La patience, et ce qui en découle, la possession pleine de l’œuvre qu’on entreprend, voilà ce qui manquait au génie de Joseph II. Ce n’était pas tant un esprit réformateur qu’un esprit révolutionnaire ; il en avait toutes les allures, les procédés violens. Il ne comprenait pas l’idée du droit individuel : devant un certain mirage de justice et d’égalité qui lui apparaissait, tous les autres principes des gouvernemens, la religion, la propriété, la liberté, n’étaient plus rien.

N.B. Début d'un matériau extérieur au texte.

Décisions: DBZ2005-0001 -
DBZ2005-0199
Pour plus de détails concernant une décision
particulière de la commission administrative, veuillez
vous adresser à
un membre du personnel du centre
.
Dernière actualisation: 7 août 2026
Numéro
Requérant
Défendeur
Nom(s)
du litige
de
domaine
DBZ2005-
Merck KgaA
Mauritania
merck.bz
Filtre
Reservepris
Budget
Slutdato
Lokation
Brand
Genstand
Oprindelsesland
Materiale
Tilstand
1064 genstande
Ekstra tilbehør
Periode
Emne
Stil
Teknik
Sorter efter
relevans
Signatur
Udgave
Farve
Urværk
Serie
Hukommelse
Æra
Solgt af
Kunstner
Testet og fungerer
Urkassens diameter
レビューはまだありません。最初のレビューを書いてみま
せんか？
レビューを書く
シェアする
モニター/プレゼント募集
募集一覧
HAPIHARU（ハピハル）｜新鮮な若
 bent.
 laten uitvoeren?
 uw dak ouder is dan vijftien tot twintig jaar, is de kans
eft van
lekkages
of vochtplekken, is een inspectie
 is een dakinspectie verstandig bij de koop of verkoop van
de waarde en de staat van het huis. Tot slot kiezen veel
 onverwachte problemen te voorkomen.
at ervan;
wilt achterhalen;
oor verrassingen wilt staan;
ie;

Certains yeux ne voient que certaines couleurs ; certains esprits, dans cette harmonie variée, multiple, infinie, qui forme l’ordre des sociétés humaines, et résulte non-seulement de l’assemblage, mais du contraste souvent et de l’opposition des principes, n’en saisissent qu’un seul, auquel ils rapportent et sacrifient tout. C’est ainsi que le peuple comprend le système du monde ; pour lui, la terre est le centre de l’univers, ou même tout l’univers ; le soleil et les étoiles fixes ne sont que des flambeaux allumes pour éclairer sa planète. Chaque réformateur a ainsi sa petite planète ; mais les réformateurs couronnés sont les plus dangereux ; la tête leur tourne plus vite, parce que la contradiction ne les arrête pas au début. Ils ne s’amusent pas long-temps aux théories, et tendent de toute la violence de leur pouvoir à la pratique de leurs doctrines ; ils persécutent pour le bien, comme les tyrans pour le mal, et, si la postérité ne les met pas sur la même ligne, la génération contemporaine souffre autant sous leur règne. Quel orgueil de se croire le droit de pousser ainsi le genre humain malgré lui, et d’assurer, par la tyrannie, le bonheur universel ! Croire que la fin sanctifie les moyens, et qu’on peut employer le mal pour en faire sortir le bien, est une doctrine perverse que la conscience publique a toujours flétrie. Bien de moins infaillible d’ailleurs que de telles recettes ; on peut parier, au contraire, que les violences ne conduiront qu’à un mauvais but ; les chemins. semés de rochers et de fondrières mènent aux précipices ; les torrens versent leurs eaux dans les abîmes ; tout gouvernement violent est mauvais, non pas seulement dans la forme, mais dans le fond. Dieu seul a pu dire : « Contrains-les d’entrer, » parce qu’il savait certainement où il menait les hommes.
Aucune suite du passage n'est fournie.